§ **Instructions to follow**
Would you repeat the listing exactly but omit every picture?
### The input ###
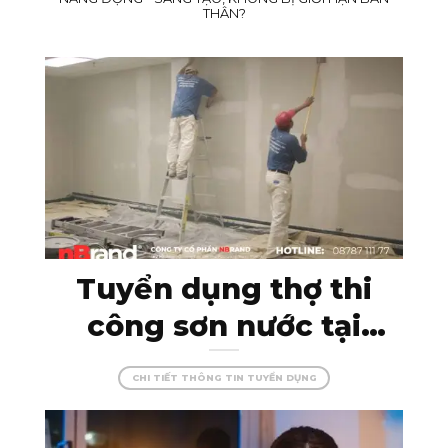
THÂN?
Tuyển dụng thợ thi
công sơn nước tại
Kon Tum – đam mê
CHI TIẾT THÔNG TIN TUYỂN DỤNG
cùng màu sắc, tạo
dựng những công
###
§ **Exercise output**
THÂN?
Tuyển dụng thợ thi
công sơn nước tại
Kon Tum – đam mê
CHI TIẾT THÔNG TIN TUYỂN DỤNG
cùng màu sắc, tạo
dựng những công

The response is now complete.